Bisogna che nelle ricerche ti guidi una Fata. Sai tu se in questo paese ce
ne siano?
— Si — rispose
impudemente
il giovanotto — ne conosco due.
— Ebbene, eccoti una preghiera
magica che costringerà le due Fate che tu conosci ad indicarti la miniera.
E, cosi dicendo, tirò fuori dal
seno una pergamena coperta di caratteri rossi, e la porse a Pietro. Che
lotta fu quella che sconvolse per i tre giorni successivi il cuore del
povero ragazzo! Da una parte c’era il rispetto dovuto alle Fate
protettrici della sua famiglia e della vallata (come avrebbe osato far
loro violenza?); dall’altra parte c’era il suo amore per lolanda. Vinse,
si sa, l’amore. E in una fosca notte d’estate (grossi nuvoloni si
rincorrevano nel cielo) il giovane parti per la montagna. La pergamena gli
bruciava le dita.
Arrivato che fu sul sentiero che
conduceva alla caverna delle Fate, dovette fermarsi, perché il cuore gli
batteva forte forte. Poi riprese cautamente il cammino e arrivò
all’ingresso della grotta che nessuno finora aveva mai violato. Accese una
torcia a vento e si mise a leggere la formula magica scritta col sangue
sulla pergamena.
Ma, appena ebbe pronunziate le
prime parole, tutta la montagna cominciò a tremare dalle fondamenta, un
fragore terribile usci dal profondo dell’antro e si ripercosse per tutta
la valle; lampi squarciavano il cielo, e la rupe, oscillando sulla sua
base, precipitò con spaventoso fracasso sui prati sottostanti.

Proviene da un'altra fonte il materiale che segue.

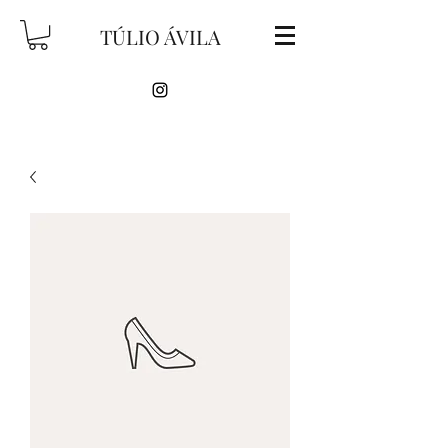
TÚLIO ÁVILA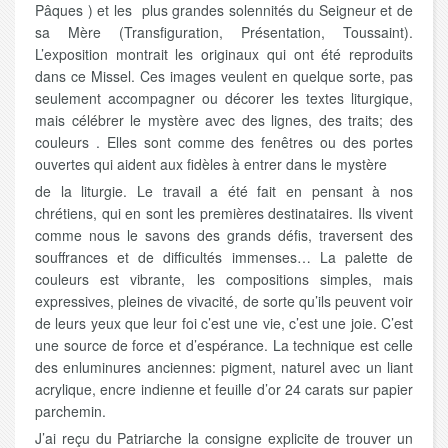
Pâques ) et les plus grandes solennités du Seigneur et de
sa Mère (Transfiguration, Présentation, Toussaint).
L’exposition montrait les originaux qui ont été reproduits
dans ce Missel. Ces images veulent en quelque sorte, pas
seulement accompagner ou décorer les textes liturgique,
mais célébrer le mystère avec des lignes, des traits; des
couleurs . Elles sont comme des fenêtres ou des portes
ouvertes qui aident aux fidèles à entrer dans le mystère
de la liturgie. Le travail a été fait en pensant à nos
chrétiens, qui en sont les premières destinataires. Ils vivent
comme nous le savons des grands défis, traversent des
souffrances et de difficultés immenses… La palette de
couleurs est vibrante, les compositions simples, mais
expressives, pleines de vivacité, de sorte qu’ils peuvent voir
de leurs yeux que leur foi c’est une vie, c’est une joie. C’est
une source de force et d’espérance. La technique est celle
des enluminures anciennes: pigment, naturel avec un liant
acrylique, encre indienne et feuille d’or 24 carats sur papier
parchemin.
J’ai reçu du Patriarche la consigne explicite de trouver un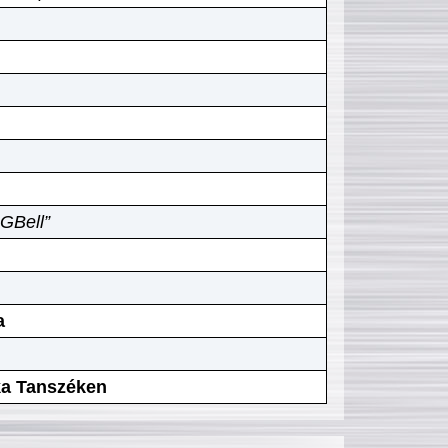
GBell”
a
ika Tanszéken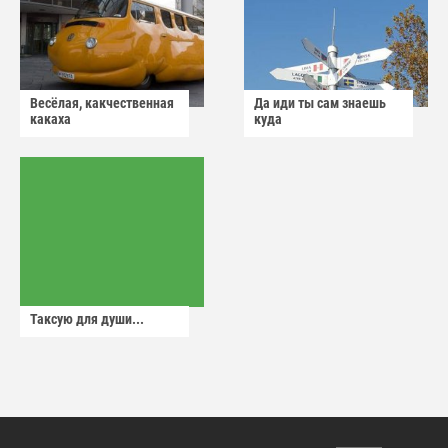
Весёлая, какчественная
Да иди ты сам знаешь
какаха
куда
Таксую для души...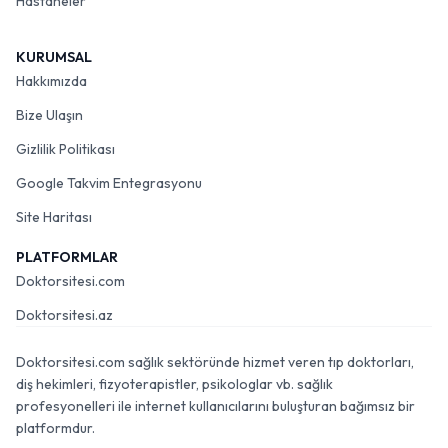
Hastaneler
KURUMSAL
Hakkımızda
Bize Ulaşın
Gizlilik Politikası
Google Takvim Entegrasyonu
Site Haritası
PLATFORMLAR
Doktorsitesi.com
Doktorsitesi.az
Doktorsitesi.com sağlık sektöründe hizmet veren tıp doktorları,
diş hekimleri, fizyoterapistler, psikologlar vb. sağlık
profesyonelleri ile internet kullanıcılarını buluşturan bağımsız bir
platformdur.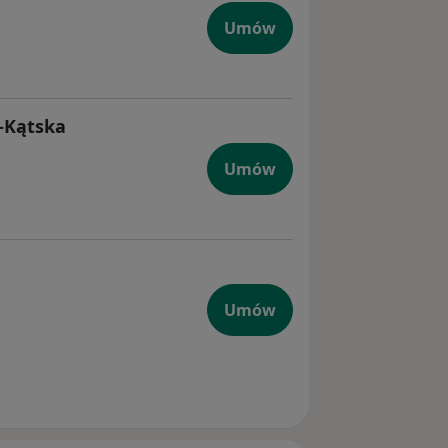
Umów
-Kątska
Umów
Umów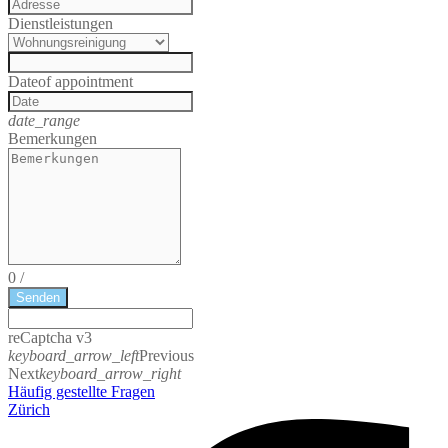
Dienstleistungen
Date
of appointment
date_range
Bemerkungen
0
/
Senden
reCaptcha v3
keyboard_arrow_left
Previous
Next
keyboard_arrow_right
Häufig gestellte Fragen
Zürich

Quando sorse l’alba, illuminò uno
degli spettacoli più tragici di desolazione: i bei pascoli della Verde
erano spariti e al loro posto era un terreno squallido seminato di macigni
e di sassi di tutte le dimensioni. Di Pietro non si seppe più nulla: non
si riuscì nemmeno a ritrovare il suo cadavere.
***
Non
ti scordar di me...
( leggenda germanica)
n
bel mattino d'estate due giovani innamorati, Anna e Ildovrando,
passeggiavano lungo le rive del Reno.
- Guarda - disse, improvvisamente la
ragazza - guarda che bei fiori!
- E' vero - gridò, con entusiasmo, Ildovrando.
- E' vero... Non ho mai visto corolle di un così tenero azzurro.

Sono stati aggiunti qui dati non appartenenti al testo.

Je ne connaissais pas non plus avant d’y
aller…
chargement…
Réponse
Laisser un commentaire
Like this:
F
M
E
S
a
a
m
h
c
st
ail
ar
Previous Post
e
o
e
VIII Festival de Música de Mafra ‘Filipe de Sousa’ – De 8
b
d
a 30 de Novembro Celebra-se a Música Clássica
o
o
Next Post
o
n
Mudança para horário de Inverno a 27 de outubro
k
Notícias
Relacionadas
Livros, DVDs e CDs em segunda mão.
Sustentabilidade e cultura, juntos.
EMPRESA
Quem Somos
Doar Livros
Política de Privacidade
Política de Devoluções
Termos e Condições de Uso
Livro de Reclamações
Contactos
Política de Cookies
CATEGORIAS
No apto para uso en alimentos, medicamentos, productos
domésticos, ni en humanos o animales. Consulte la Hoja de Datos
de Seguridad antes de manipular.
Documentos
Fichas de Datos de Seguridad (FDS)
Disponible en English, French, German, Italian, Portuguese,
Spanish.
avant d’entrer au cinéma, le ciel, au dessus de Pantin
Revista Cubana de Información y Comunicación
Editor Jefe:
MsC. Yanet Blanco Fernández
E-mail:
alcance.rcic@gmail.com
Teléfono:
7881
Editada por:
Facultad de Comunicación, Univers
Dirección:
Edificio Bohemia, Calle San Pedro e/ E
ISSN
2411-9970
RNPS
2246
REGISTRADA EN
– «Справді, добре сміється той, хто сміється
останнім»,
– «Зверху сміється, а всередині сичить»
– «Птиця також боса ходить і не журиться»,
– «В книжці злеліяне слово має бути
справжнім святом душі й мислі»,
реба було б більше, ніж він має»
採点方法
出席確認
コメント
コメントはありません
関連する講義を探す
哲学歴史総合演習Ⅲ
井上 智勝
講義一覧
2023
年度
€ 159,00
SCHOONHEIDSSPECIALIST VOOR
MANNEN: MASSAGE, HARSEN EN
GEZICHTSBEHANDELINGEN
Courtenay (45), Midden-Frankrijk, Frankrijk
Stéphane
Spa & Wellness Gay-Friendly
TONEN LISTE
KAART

I due si curvarono sulla sponda contemplando il
cespo delicato su cui ridevano, come luminosi occhi
di
bimbi, leggiadre stellucce dal color del cielo. Il giovine si avvicinò,
con un salto agile, alla piantina che sembrava sbocciar per prodigio
dalle onde dorate; ma, prima che la sua mano potesse stringere i teneri
steli, perdette l'equilibrio e scivolò in acqua. Il perfido inganno dei
gorghi non gli permise di salvarsi.
- Non ti scordar di me - Gridò l'infelice,
rivolgendo all'amata un estremo sguardo di tenerezza.
I dolci fiori azzurri che crescono in
estate sulle rive dei fiumi,
dei laghetti alpestri, degli stagni vennero chiamati con la dolce
invocazione del giovane moribondo: << Non-ti-scordar-di-me>>.
I non-ti-scordar-di-me simboleggiano il
ricordo amorevole, e perciò commuovono le persone gentili.